Credit Suisse allegedly helped thousands of American customers avoid billions in taxes according to a scathing report released by a US Senate committee on Tuesday.
The report alleges Switzerland's second largest bank opened more than 22,000 bank accounts for US clients; helping them conceal assets and income in offshore shell entities and undeclared accounts worth $12 billion from 2001 to 2008.
According to the report, Credit Suisse used a variety of "cloak and dagger" tactics to help customers dodge taxes; allegedly shredding documents and falsifying visa applications for bankers pretending to be tourists while recruiting new clients.

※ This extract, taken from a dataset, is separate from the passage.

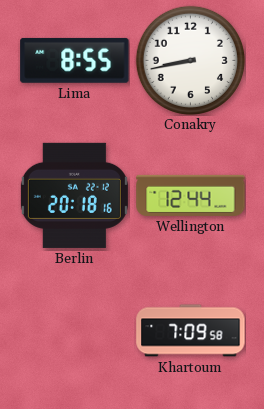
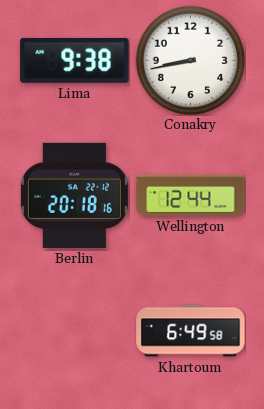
Lima: 8:55 -> 9:38
Khartoum: 7:09 -> 6:49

Sub-committee chairman Senator Carl Levin said: (Credit Suisse) "aided and abetted US tax evasion, not only from behind a veil of secrecy in Switzerland, but also on US soil by sending Swiss bankers here to open hidden accounts."
The report also suggests that Credit Suisse set up a branch at Zurich airport so American customers could fly in, access their accounts and leave, and, in one occasion, handed an account statement to a client hidden inside the pages of a Sports Illustrated magazine.
The report claimed the bank sponsored golf tournaments in Florida and the annual "Swiss Ball" in New York to recruit wealthy clients.
Over the past five years the US Justice Department has obtained information, including client names, for only 238 undeclared Swiss bank accounts.
Chief executive Brady Dougan is expected to rebuff some of the allegations later today, blaming a small group of Swiss traders who "skirted the bank’s controls, and concealed their violations of policy from Credit Suisse executive management".
In prepared remarks, he added: "While Credit Suisse deeply regrets and takes responsibility for those violations, those actions should not overshadow the bank’s ongoing commitment and consistent dedication to compliance with US law."
Credit Suisse is one of 14 banks currently under investigation by US regulators for possible tax evasion.